Friday night, as I sat by the pool talking to some of our good friends, another dad who had done father-son camping in exactly the same location pointed out that they lock the gates at 8 o’clock. I smiled at the new information, thinking of Kevin with a heavy arm wrapped around Adam. “Well, let’s just hope Kevin doesn’t have to discover that tonight.”
So, early Saturday morning, I sent Kevin a text: “How’d he do?”
The response filled me with such joy that it made me laugh out loud. “He is having a wonderful time. He’s doing better than I am.”
As it turned out, Adam took to camping right away. He loved being there with the other boys, playing chase and hanging out nearby while some of them went fishing.
While the other boys were figuring out how to fling their lines out into the water without catching a tree, Adam hung out on the bank, testing LALALALA sounds for resonance. “I’m sure he was scaring the fish away,” Kevin said, chuckling.
There’s nothing quite like sharing time with friends who love our children not in spite of who they are but because of who they are, and lately, these little boys have become Adam’s friends.
I am so thankful for this spiritual family of ours, these true friends who accept and adore our children. They make it so much easier to try new things.
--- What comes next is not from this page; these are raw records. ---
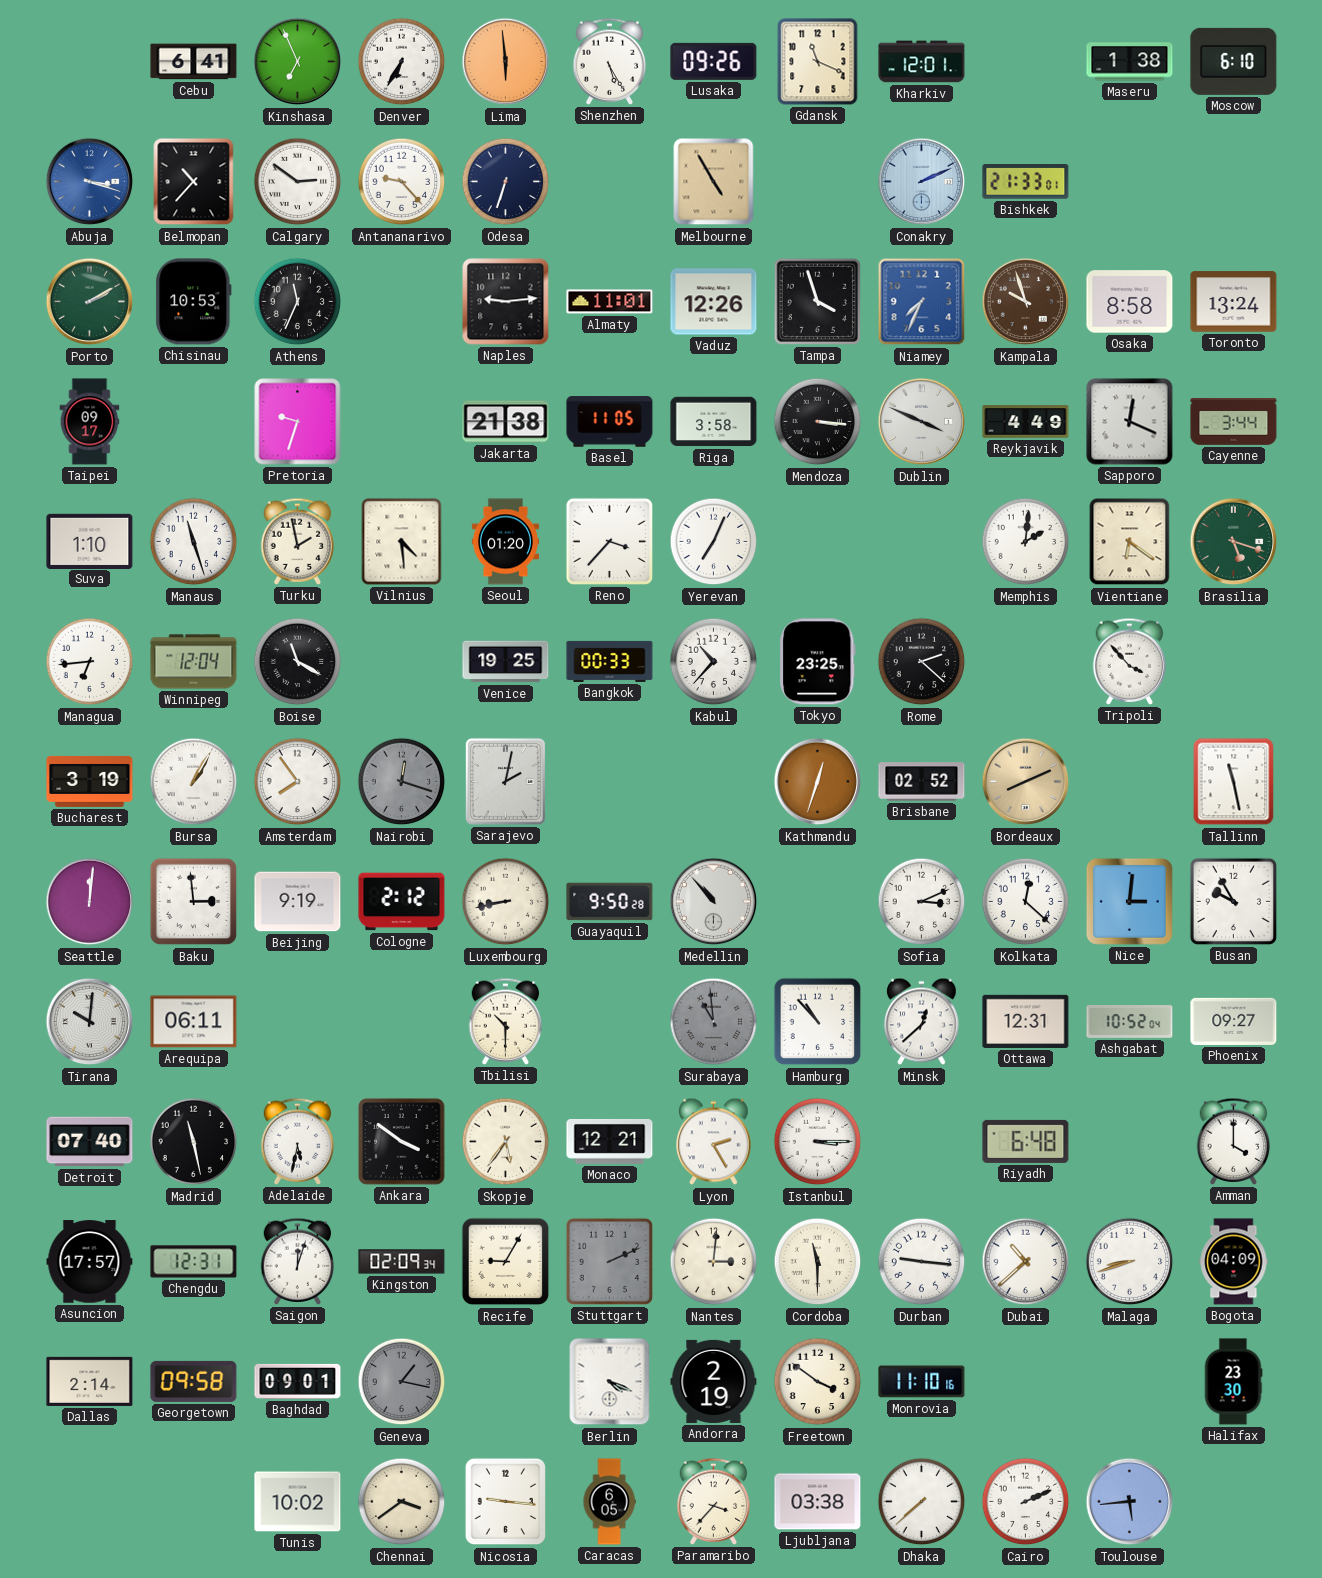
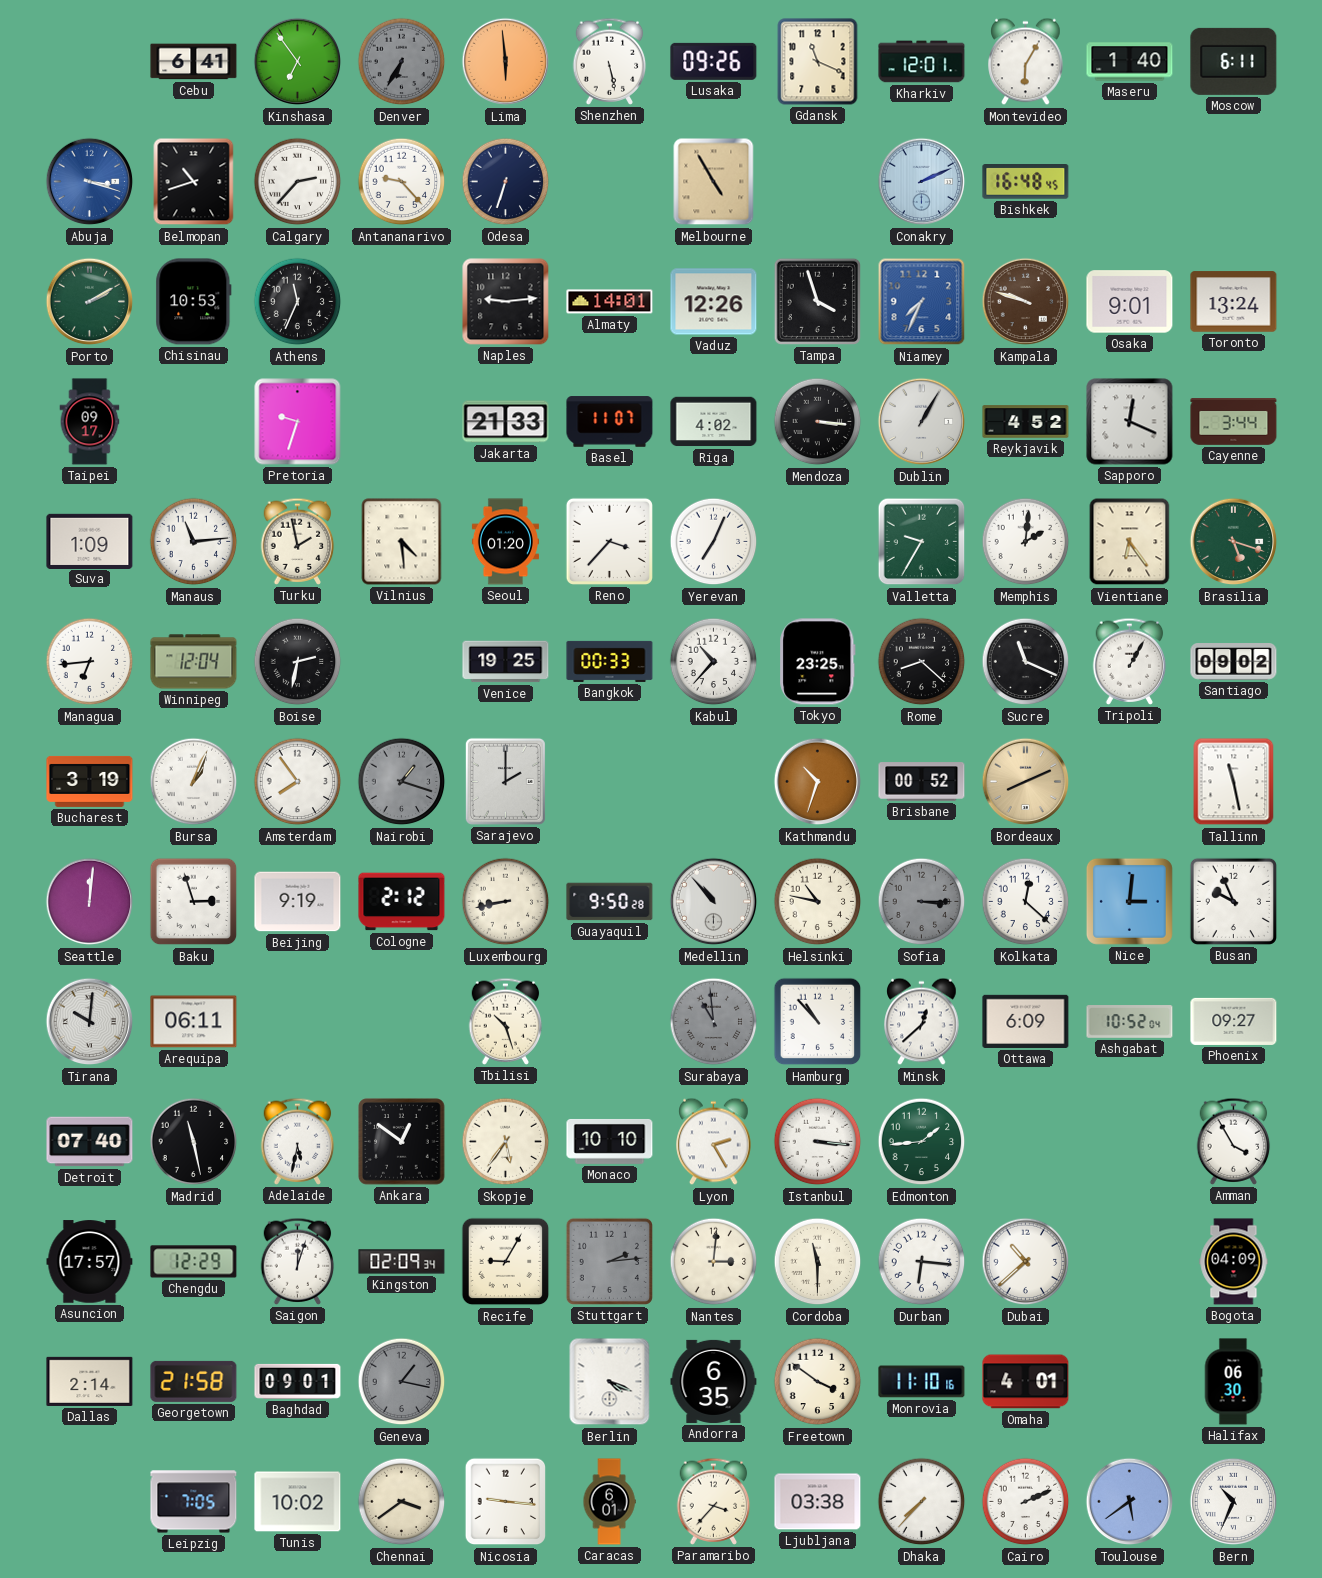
Kinshasa: 6:56 -> 6:54
Denver dial: white -> grey
Shenzhen: 5:25 -> 5:28
Montevideo: none -> 6:05
Maseru: 1:38 -> 1:40
Moscow: 6:10 -> 6:11
Belmopan: 10:37 -> 10:42
Calgary: 2:51 -> 2:37
Bishkek: 21:33 -> 16:48
Almaty: 11:01 -> 14:01
Kampala: 9:57 -> 9:48
Osaka: 8:58 -> 9:01
Jakarta: 21:38 -> 21:33
Basel: 11:05 -> 11:07
Riga: 3:58 -> 4:02
Dublin: 3:49 -> 1:05
Reykjavik: 4:49 -> 4:52
Suva: 1:10 -> 1:09
Manaus: 11:27 -> 11:14
Valletta: none -> 9:35
Vientiane: 6:21 -> 6:24
Boise: 11:20 -> 2:32
Rome: 2:22 -> 8:22
Sucre: none -> 11:19
Tripoli: 3:53 -> 1:05
Santiago: none -> 09:02
Bursa: 1:05 -> 1:04
Nairobi: 12:18 -> 1:18
Sarajevo: 2:02 -> 2:00
Kathmandu: 12:33 -> 10:33
Brisbane: 02:52 -> 00:52
Baku: 2:59 -> 2:57
Helsinki: none -> 10:47
Sofia: 3:11 -> 3:15
Sofia dial: white -> grey
Busan: 9:55 -> 9:56
Tbilisi: 10:30 -> 10:27
Ottawa: 12:31 -> 6:09
Ankara: 3:51 -> 12:51
Monaco: 12:21 -> 10:10
Istanbul: 3:15 -> 3:16
Edmonton: none -> 1:44
Riyadh: 6:48 -> none
Amman: 4:00 -> 3:55
Chengdu: 12:31 -> 12:29
Stuttgart: 2:11 -> 2:14
Durban: 9:16 -> 6:16
Malaga: 8:42 -> none
Georgetown: 09:58 -> 21:58
Andorra: 2:19 -> 6:35
Omaha: none -> 4:01
Halifax: 23:30 -> 06:30
Leipzig: none -> 7:05
Caracas: 6:05 -> 6:01
Dhaka: 7:38 -> 7:37
Toulouse: 5:44 -> 5:39
Bern: none -> 10:34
Days before they were set to go, Kevin and I agreed that at least if Adam got out there and went a little nuts, he’d be with a bunch of people who love him, idiosyncrasies and all.
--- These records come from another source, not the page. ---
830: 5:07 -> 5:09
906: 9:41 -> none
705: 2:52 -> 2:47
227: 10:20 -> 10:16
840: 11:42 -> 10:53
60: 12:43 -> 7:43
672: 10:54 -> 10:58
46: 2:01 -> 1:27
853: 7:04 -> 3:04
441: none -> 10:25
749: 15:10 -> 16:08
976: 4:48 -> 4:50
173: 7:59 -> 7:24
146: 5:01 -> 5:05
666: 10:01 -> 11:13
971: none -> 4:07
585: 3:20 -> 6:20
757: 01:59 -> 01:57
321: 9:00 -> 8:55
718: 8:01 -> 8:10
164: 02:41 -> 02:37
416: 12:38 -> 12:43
Adam spent a little time trying to con one of our friends out of his iphone, gesturing toward it. “Adam’s ipod?” And when it was smores-making time, he wasn’t sure he wanted to eat one, fearing the scary texture of an unknown food. But Kevin made Adam take a big bite, and then he was sold. As it turned out, going to the bathroom worked out well after the first time. Kevin said that after a while, Adam switched from saying, “I need to go to the bathroom,please” to “I need to go to the tree, please.”
When it was time to go to sleep, Adam started giggling, probably because he was actually giddy about sleeping in the tent. We’ve recently discovered that Adam likes the sensation of sleeping in small spaces, and Kevin said that when they first set up camp, Adam kept trying to hang out in the tent and do math.:) At around eleven o’clock, when everyone was finally getting quiet and drifty and Adam started laughing, Kevin thought, “oh NO.” But all it took was one firm “It’s time to sleep, Adam,” from Dad and Adam fell quiet for the night. It was Dad who had trouble sleeping, because his blanket was too short, and because his body doesn’t cooperate like it used to.
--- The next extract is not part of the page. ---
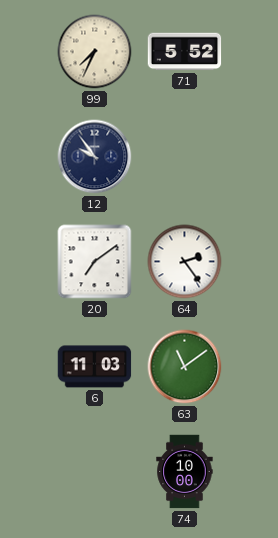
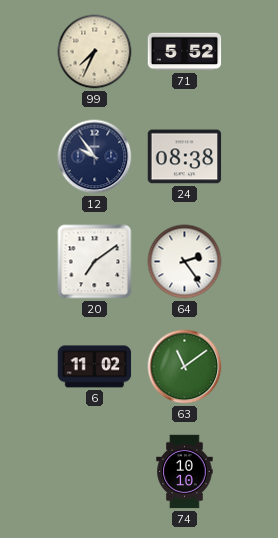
24: none -> 08:38
6: 11:03 -> 11:02
74: 10:00 -> 10:10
Camp breakfast on Saturday morning—heaping piles of eggs, pancakes, and bacon—was Adam’s favorite. He ate a big plate of everything and then went back for more bacon. As they were leaving, Kevin asked Adam if he’d like to go camping again sometime. And the “yes” that followed was everything we needed to know the trip had been a success.
And then yesterday afternoon, as Adam ate supper, a bit dismayed about his brown rice and broccoli casserole, he started talking to me.
“Fish. Fish for Adam on Friday.”
“I’ll make you some fish next week, Adam. Tomorrow you get to eat pizza for supper.”
I watched him thinking. Searching for words. I was patient, waiting.
“Camping. I love camping on Friday.”
Last Saturday afternoon, I had taken in all of Kevin’s stories with laughter, and admittedly, a few tears. The success of this trip is yet one more wonderful sign that Adam is growing in amazing and beautiful ways, in ways we’ve dreamed and prayed for him. The pressing on feels overwhelming every day, the challenges too great, the process too exhausting, but to paraphrase something one of my favorite Bible teachers said, “it all becomes a dance when we place it in God’s hands, trust Him with it, and let it be what He has in mind instead of what we had in mind.” What He had in mind is never what I expected. But in the least expected places, I see His glory. And it leaves me speechless.